WORK TASK:
Copy each line below holding "Wenigumstadt".

BEGIN INFORMATION

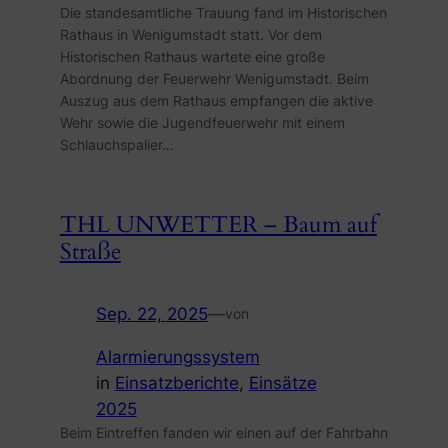
Die standesamtliche Trauung fand im Historischen
Rathaus in Wenigumstadt statt. Vor dem
Historischen Rathaus wartete eine große
Abordnung der Feuerwehr Wenigumstadt. Beim
Auszug aus dem Rathaus empfangen die aktive
Wehr sowie die Jugendfeuerwehr mit einem
Schlauchspalier…
THL UNWETTER – Baum auf
Straße
Sep. 22, 2025
—
von
Alarmierungssystem
in
Einsatzberichte
, 
Einsätze
2025
Beim Eintreffen fanden wir einen auf der Fahrbahn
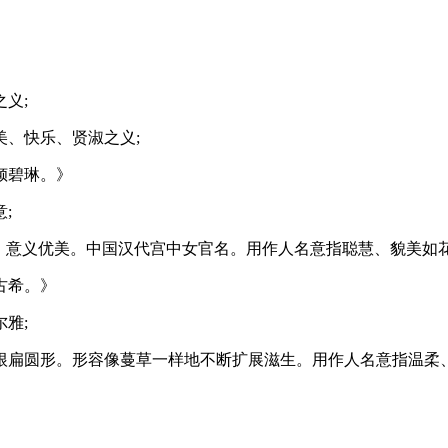
义;
、快乐、贤淑之义;
倾碧琳。》
;
，意义优美。中国汉代宫中女官名。用作人名意指聪慧、貌美如花
古希。》
雅;
根扁圆形。形容像蔓草一样地不断扩展滋生。用作人名意指温柔、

END INFORMATION

WRITTEN RESPONSE:
Rathaus in Wenigumstadt statt. Vor dem
Abordnung der Feuerwehr Wenigumstadt. Beim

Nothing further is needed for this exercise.